(Stored data)
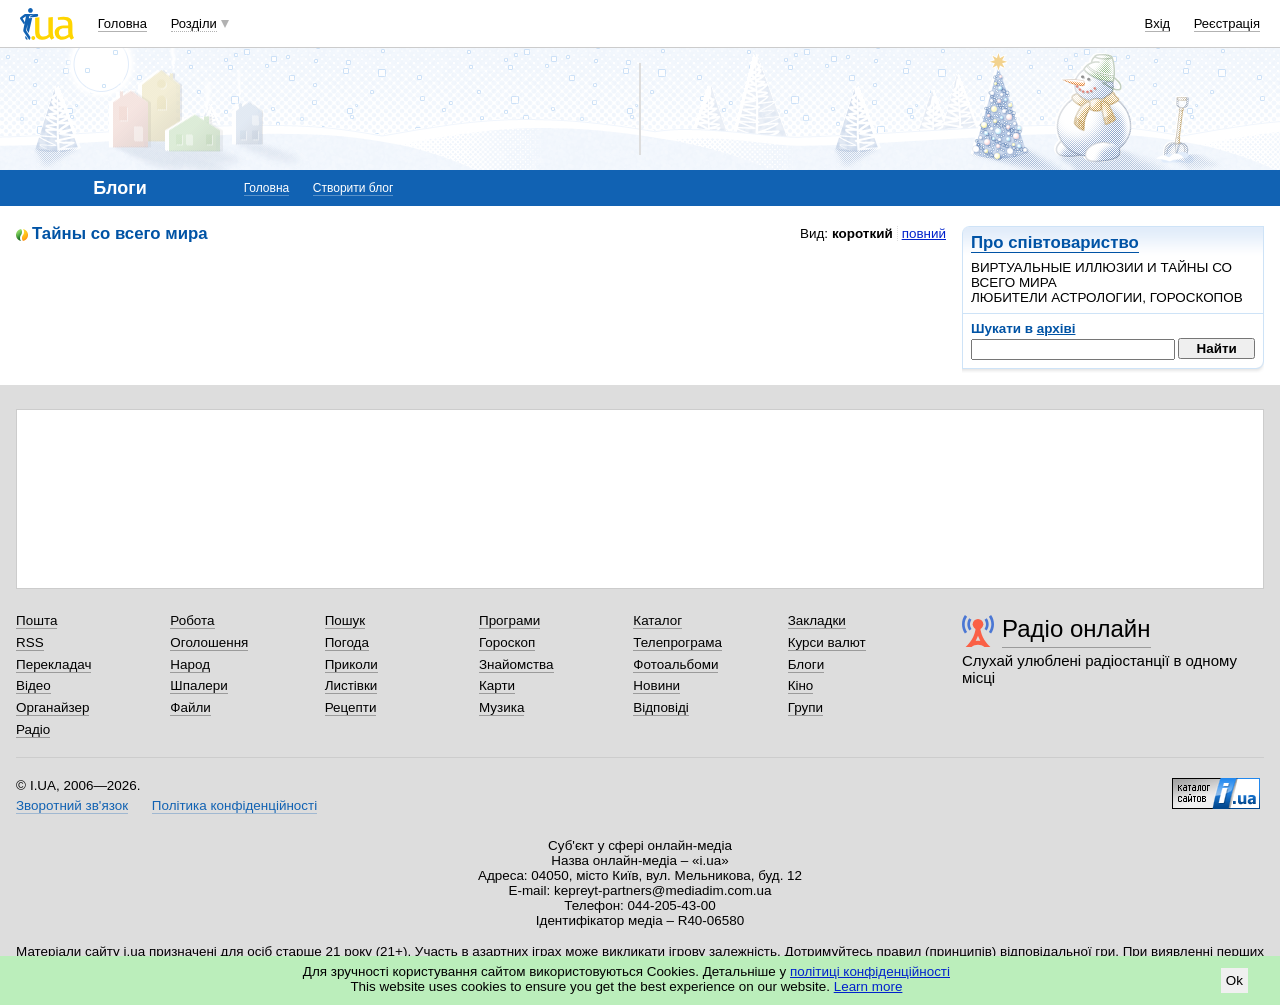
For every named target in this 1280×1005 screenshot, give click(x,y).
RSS (30, 642)
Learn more (868, 986)
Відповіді (661, 707)
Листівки (351, 685)
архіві (1056, 328)
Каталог (657, 620)
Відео (33, 685)
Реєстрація (1227, 23)
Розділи (194, 23)
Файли (190, 707)
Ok (1234, 980)
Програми (509, 620)
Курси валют (827, 642)
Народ (190, 664)
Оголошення (209, 642)
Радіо (33, 729)
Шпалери (198, 685)
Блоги (806, 664)
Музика (501, 707)
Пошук (345, 620)
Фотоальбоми (675, 664)
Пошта (36, 620)
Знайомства (516, 664)
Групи (805, 707)
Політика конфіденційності (234, 805)
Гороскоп (507, 642)
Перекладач (53, 664)
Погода (347, 642)
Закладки (817, 620)
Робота (192, 620)
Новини (656, 685)
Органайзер (52, 707)
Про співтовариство (1055, 242)
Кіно (801, 685)
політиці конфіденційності (870, 971)
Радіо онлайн (1076, 628)
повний (924, 233)
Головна (122, 23)
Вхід (1158, 23)
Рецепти (351, 707)
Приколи (351, 664)
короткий (862, 233)
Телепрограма (677, 642)
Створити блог (353, 188)
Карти (497, 685)
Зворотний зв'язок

* [WHAT YOU NEED TO DO] Keep every word of the records exact as you write them out, but drop the pictures.

* [RESULT FOR THIS TASK]
For every named target in this 1280×1005 screenshot, give click(x,y).
RSS (30, 642)
Learn more (868, 986)
Відповіді (661, 707)
Листівки (351, 685)
архіві (1056, 328)
Каталог (657, 620)
Відео (33, 685)
Реєстрація (1227, 23)
Розділи (194, 23)
Файли (190, 707)
Ok (1234, 980)
Програми (509, 620)
Курси валют (827, 642)
Народ (190, 664)
Оголошення (209, 642)
Радіо (33, 729)
Шпалери (198, 685)
Блоги (806, 664)
Музика (501, 707)
Пошук (345, 620)
Фотоальбоми (675, 664)
Пошта (36, 620)
Знайомства (516, 664)
Групи (805, 707)
Політика конфіденційності (234, 805)
Гороскоп (507, 642)
Перекладач (53, 664)
Погода (347, 642)
Закладки (817, 620)
Робота (192, 620)
Новини (656, 685)
Органайзер (52, 707)
Про співтовариство (1055, 242)
Кіно (801, 685)
політиці конфіденційності (870, 971)
Радіо онлайн (1076, 628)
повний (924, 233)
Головна (122, 23)
Вхід (1158, 23)
Рецепти (351, 707)
Приколи (351, 664)
короткий (862, 233)
Телепрограма (677, 642)
Створити блог (353, 188)
Карти (497, 685)
Зворотний зв'язок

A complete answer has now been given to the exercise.